Lionel Hezekiah was subdued and angelic for four days after that affair
of the henhouse door. Then he broke out in a new place. One afternoon he
came in sobbing, with his golden curls full of burrs. Judith was not in,
but Salome dropped her crochet-work and gazed at him in dismay.
“Oh, Lionel Hezekiah, what have you gone and done now?”
“I--I just stuck the burrs in ‘cause I was playing I was a heathen
chief,” sobbed Lionel Hezekiah. “It was great fun while it lasted; but,
when I tried to take them out, it hurt awful.”
Neither Salome nor Lionel Hezekiah ever forgot the harrowing hour that
followed. With the aid of comb and scissors, Salome eventually got the
burrs out of Lionel Hezekiah’s crop of curls. It would be impossible to
decide which of them suffered more in the process. Salome cried as hard
as Lionel Hezekiah did, and every snip of the scissors or tug at the
silken floss cut into her heart. She was almost exhausted when the
performance was over; but she took the tired Lionel Hezekiah on her
knee, and laid her wet cheek against his shining head.
“Oh, Lionel Hezekiah, what does make you get into mischief so
constantly?” she sighed.
Lionel Hezekiah frowned reflectively.
“I don’t know,” he finally announced, “unless it’s because you don’t
send me to Sunday school.”
Salome started as if an electric shock had passed through her frail
body.
“Why, Lionel Hezekiah,” she stammered, “what put such and idea into your
head?”
“Well, all the other boys go,” said Lionel Hezekiah defiantly; “and
they’re all better’n me; so I guess that must be the reason. Teddy
Markham says that all little boys should go to Sunday school, and that
if they don’t they’re sure to go to the bad place. I don’t see how you
can ‘spect me to behave well when you won’t send me to Sunday school.
“Would you like to go?” asked Salome, almost in a whisper.

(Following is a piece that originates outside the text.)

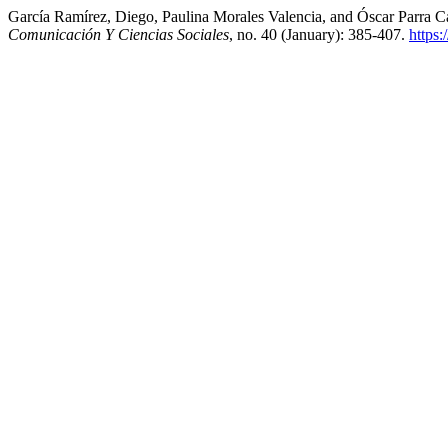
García Ramírez, Diego, Paulina Morales Valencia, and Óscar Parra C
Comunicación Y Ciencias Sociales
, no. 40 (January): 385-407.
https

“I’d like it bully,” said Lionel Hezekiah frankly and succinctly.
“Oh, don’t use such dreadful words,” sighed Salome helplessly. “I’ll see
what can be done. Perhaps you can go. I’ll ask your Aunt Judith.”
“Oh, Aunt Judith won’t let me go,” said Lionel Hezekiah despondingly.
“Aunt Judith doesn’t believe there is any God or any bad place. Teddy
Markham says she doesn’t. He says she’s an awful wicked woman ‘cause she
never goes to church. So you must be wicked too, Aunt Salome, ‘cause you
never go. Why don’t you?”
“Your--your Aunt Judith won’t let me go,” faltered Salome, more
perplexed than she had ever been before in her life.
“Well, it doesn’t seem to me that you have much fun on Sundays,”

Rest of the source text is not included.